→ **BRIEF**: Your job is to report every line of the entries that has "CƯỜNG".

START DATA UNDER STUDY

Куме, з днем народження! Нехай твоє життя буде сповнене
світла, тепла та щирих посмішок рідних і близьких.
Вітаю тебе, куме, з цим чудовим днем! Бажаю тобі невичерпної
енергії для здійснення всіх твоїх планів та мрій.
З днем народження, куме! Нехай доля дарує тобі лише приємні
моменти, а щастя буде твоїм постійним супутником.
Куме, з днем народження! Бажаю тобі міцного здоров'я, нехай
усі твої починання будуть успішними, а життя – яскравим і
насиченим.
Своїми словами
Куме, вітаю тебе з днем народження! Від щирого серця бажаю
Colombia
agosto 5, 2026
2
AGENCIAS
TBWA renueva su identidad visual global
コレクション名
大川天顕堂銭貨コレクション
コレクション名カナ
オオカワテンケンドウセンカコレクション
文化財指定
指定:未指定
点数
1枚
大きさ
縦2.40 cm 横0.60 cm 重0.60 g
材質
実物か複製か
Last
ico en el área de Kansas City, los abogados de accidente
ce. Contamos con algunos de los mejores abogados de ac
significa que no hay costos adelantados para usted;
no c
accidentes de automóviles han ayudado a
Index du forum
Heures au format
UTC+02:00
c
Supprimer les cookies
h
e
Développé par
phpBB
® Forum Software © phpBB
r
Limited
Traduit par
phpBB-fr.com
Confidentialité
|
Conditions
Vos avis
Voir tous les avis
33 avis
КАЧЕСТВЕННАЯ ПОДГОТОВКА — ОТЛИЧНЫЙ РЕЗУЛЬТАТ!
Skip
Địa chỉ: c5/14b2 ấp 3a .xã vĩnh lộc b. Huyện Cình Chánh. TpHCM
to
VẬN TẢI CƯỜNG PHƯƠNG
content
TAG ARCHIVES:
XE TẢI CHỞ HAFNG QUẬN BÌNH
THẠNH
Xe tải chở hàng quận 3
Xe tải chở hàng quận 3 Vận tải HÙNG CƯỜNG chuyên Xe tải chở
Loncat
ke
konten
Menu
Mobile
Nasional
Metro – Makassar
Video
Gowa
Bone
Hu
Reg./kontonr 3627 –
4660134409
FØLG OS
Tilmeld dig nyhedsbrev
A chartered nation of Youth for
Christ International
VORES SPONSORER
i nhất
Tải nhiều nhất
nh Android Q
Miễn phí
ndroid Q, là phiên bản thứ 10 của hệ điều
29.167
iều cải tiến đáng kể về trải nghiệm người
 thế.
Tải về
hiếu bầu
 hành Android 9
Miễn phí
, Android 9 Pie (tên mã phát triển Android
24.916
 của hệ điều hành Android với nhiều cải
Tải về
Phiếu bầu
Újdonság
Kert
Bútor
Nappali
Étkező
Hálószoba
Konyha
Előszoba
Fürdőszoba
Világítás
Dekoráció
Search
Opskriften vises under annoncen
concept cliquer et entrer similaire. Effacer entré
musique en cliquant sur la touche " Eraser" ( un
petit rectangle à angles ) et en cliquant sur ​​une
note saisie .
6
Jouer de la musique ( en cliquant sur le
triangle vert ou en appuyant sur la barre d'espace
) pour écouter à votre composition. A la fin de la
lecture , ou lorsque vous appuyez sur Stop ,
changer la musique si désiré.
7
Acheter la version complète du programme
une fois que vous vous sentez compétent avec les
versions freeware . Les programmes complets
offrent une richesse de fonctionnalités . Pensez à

END DATA UNDER STUDY

→ **REPLY TO THE TASK**:
VẬN TẢI CƯỜNG PHƯƠNG
Xe tải chở hàng quận 3 Vận tải HÙNG CƯỜNG chuyên Xe tải chở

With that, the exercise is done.